Small Steps, Big Change | 1 Percent Better is Enough


Progress doesn’t always look the way we expect it to. Sometimes it’s 20 minutes on an exercise bike instead of 30. And, sometimes it’s eating dinner at the table instead of the couch. Laura and Keith explore how small, intentional shifts in our daily habits compound into real, lasting change.

The episode draws from James Clear’s Atomic Habits and the concept of the aggregation of marginal gains, made famous by British cycling coach Dave Brailsford. The idea is simple: get 1% better at the things that matter most, and over 365 days, you become 37 times better than when you started. It sounds small. It is small. That’s the point.

Showing Up When It’s Hard

Laura opens the episode with a recurring dream. She’s navigating impossible stairs, carrying too many bags, always late, never quite finding privacy. It doesn’t take long to connect the dots. She’s been working through a serious hip injury, and the vulnerability of being seen limping, moving slower, needing a cane on hard days, has been weighing on her more than she first admitted.

Rather than spiraling, Laura is experimenting. She started an exercise bike routine, continued weightlifting focused on her upper body, listening to her body instead of fighting it, and redesigning her evenings. Laura is moving away from a passive habit of eating on the couch and drifting into hours of Netflix, toward intentional rest: puzzles, Masterclass lessons, reading, even learning about AI. The simple act of eating at the table instead of her usual “eating spot” unlocked a whole new evening routine.

Identity, Environment, and Doing the Thing

Keith brings the framework to the conversation — but also the honesty.
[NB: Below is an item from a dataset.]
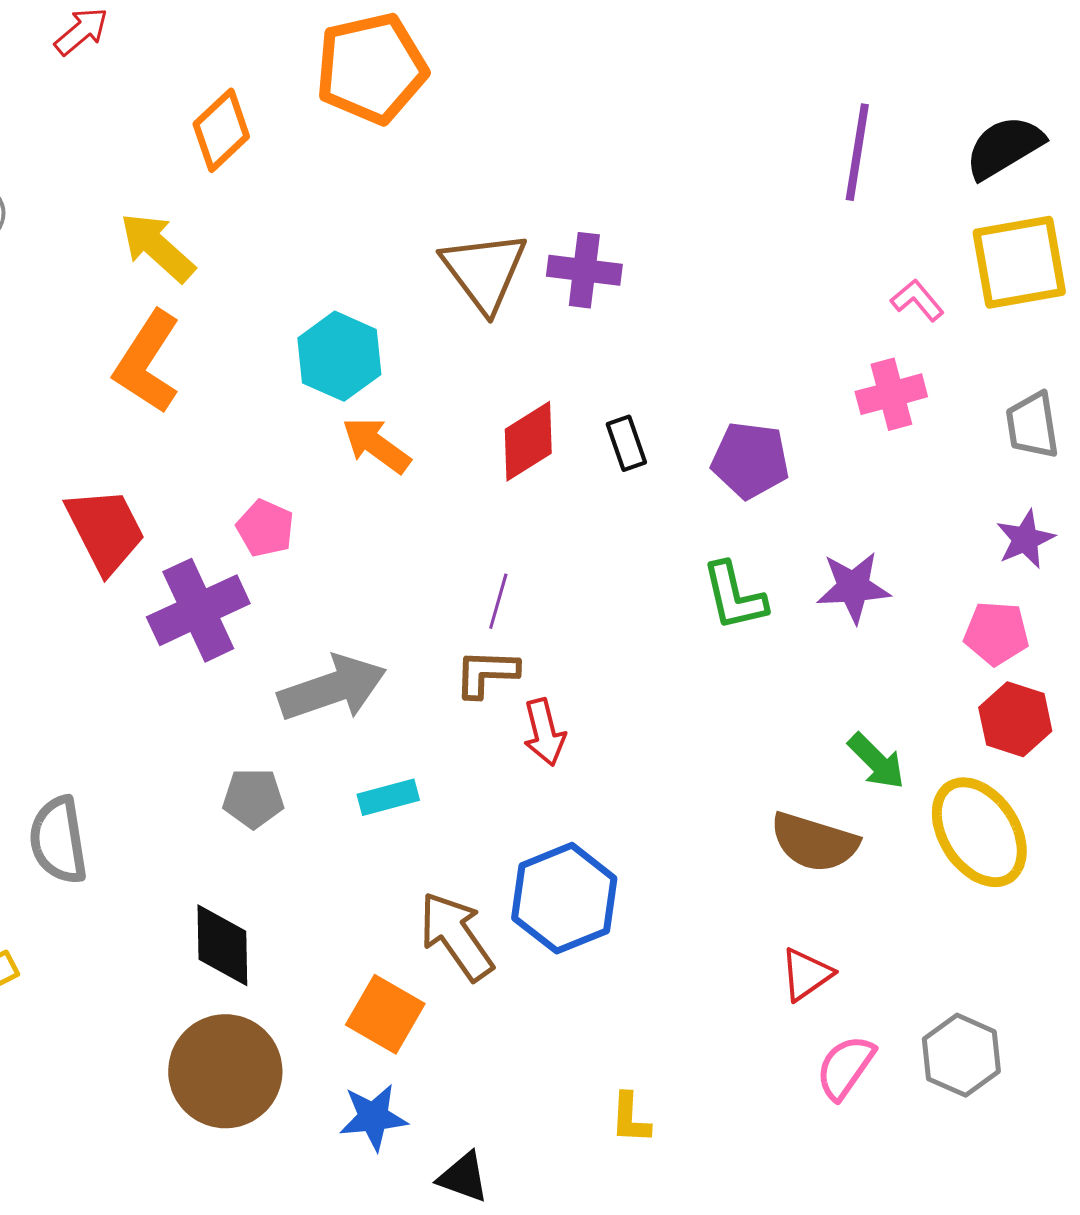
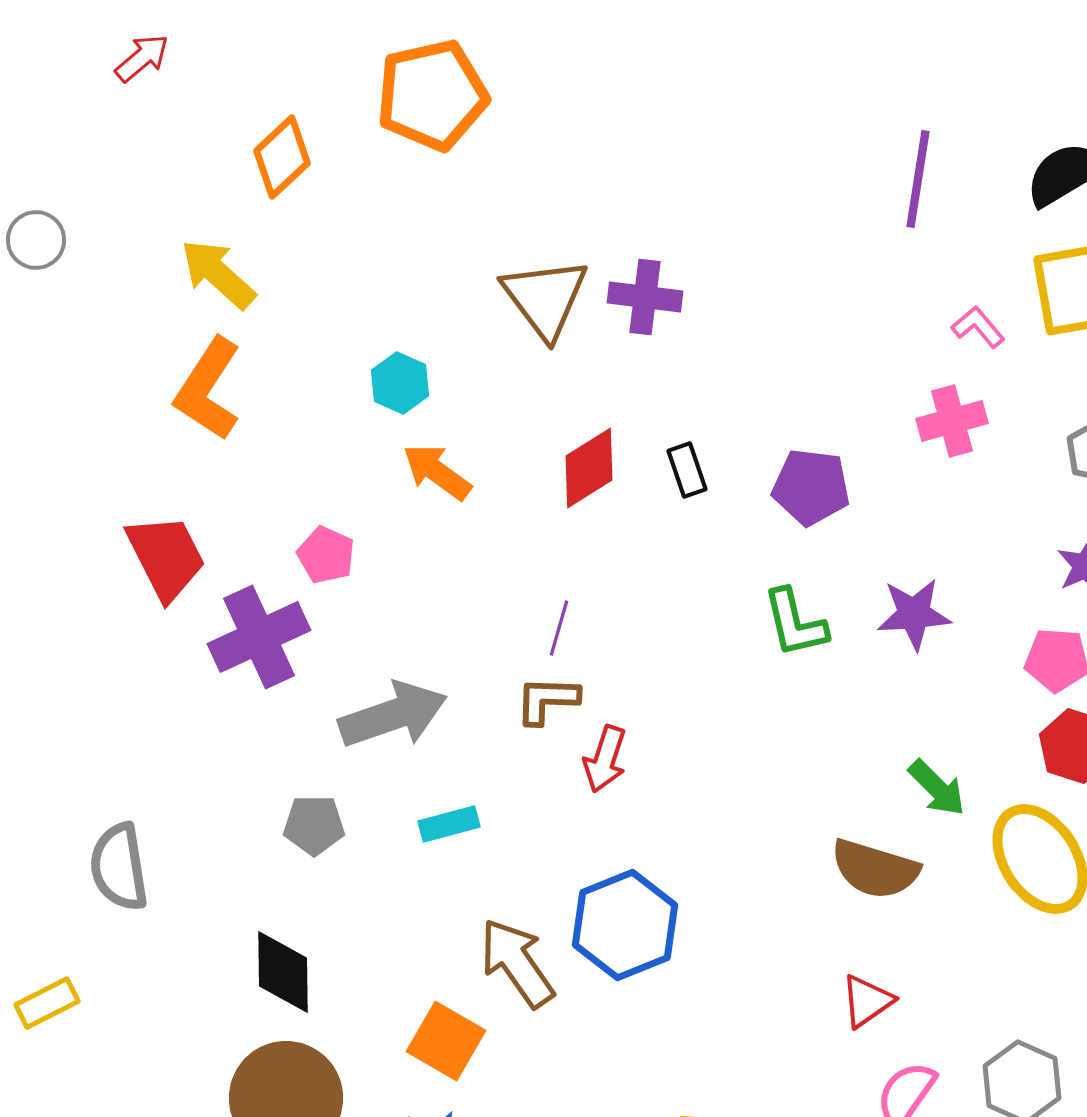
cyan hexagon: (339, 356) -> (400, 383), size x0.7
red arrow: (544, 732) -> (605, 759), turned 32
Reflecting on James Clear’s reminder that “good habits make time your ally, bad habits make time your enemy,” Keith uses it to challenge himself to be patient with small progress. He nearly chose pizza the night before recording. He chose taco salad instead, and he’s down nearly 5 pounds. The result is not from a dramatic overhaul, but from one small food swap, repeated.

He zeroes in on the concept of environment design. You don’t need to fight willpower if you change what’s around you. He found his tennis racket buried under coats in the closet and actually made it to the courts. He’s been using the Focus Friend app (created by Hank Green) to put his phone down and earn little rewards for staying off it. He connects all of this to identity. The actions you take are quietly telling your brain who you are. Writers write. Tennis players play. And every time you follow through on a commitment to yourself, you build the self-trust that makes the next right choice a little easier.

Keep Showing Up

Keith and Laura are in the middle of it, making real choices, slipping up, and choosing to start again. That’s the whole point. You don’t need a perfect plan. You need a sustainable one. If this episode resonates with you, subscribe to In Residence with Keith and Laura wherever you listen to podcasts.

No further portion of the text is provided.